People get competitive about the difficulty of their degrees. The accepted line at Oxford is that Science is harder than Arts, and everything is harder than PPE – three years of sleeping until 1pm and waffling about Mill’s Utilitarianism, and you still get to tell employers that you have a degree in economics.
It’s probably true about the PPEists, but the Arts vs. Science stuff is a myth. Scientists’ claim to the tougher time is based on the fact that they have more contact hours. More contact hours, we are often told, make a more serious degree: it was reported as a scandal in May when Bahram Bekhradnia, director of the Higher Education Policy Institute, said the average British undergraduate gets less than 14 hours a week with academic staff.

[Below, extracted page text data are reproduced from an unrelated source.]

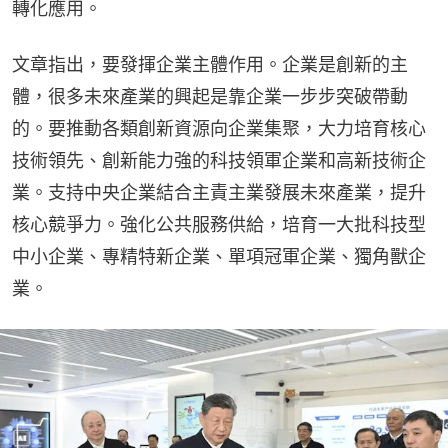
轉化應用。
文章指出，要發揮企業主體作用。企業是創新的主
體，很多未來產業的興起是靠企業一步步突破帶動
的。要推動各類創新資源向企業集聚，大力培育核心
技術領先、創新能力強的科技領軍企業和高新技術企
業。支持中央企業結合主責主業發展未來產業，提升
核心競爭力。強化公共服務供給，培育一大批科技型
中小企業、專精特新企業、單項冠軍企業、獨角獸企
業。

I have three-and-a-half contact hours a week. Two of these are just ‘advisable’, and are sacrificed to essay crises with some regularity. My neighbour, an engineering student, estimates that he has 20, all of which are compulsory and some of which involve getting up before 9am. Cut and dry, then – Historians have it easier.
I beg to differ. If the engineer next door ‘does no work’, he still goes to lectures and labs – he does those 20 hours by default. If I do no work, I genuinely do no work. I could skive my lectures, read no books and fail to write my essay – all I’d have on is an hour-long tutorial which, given my lack of preparation, I might as well miss too.
Us Arts students have to decide to work. We have to get ourselves up, preferably in the morning. We have to choose to do today what we could do at 2am tomorrow. We have to turn down a pub trip in favour of an evening alone with our books.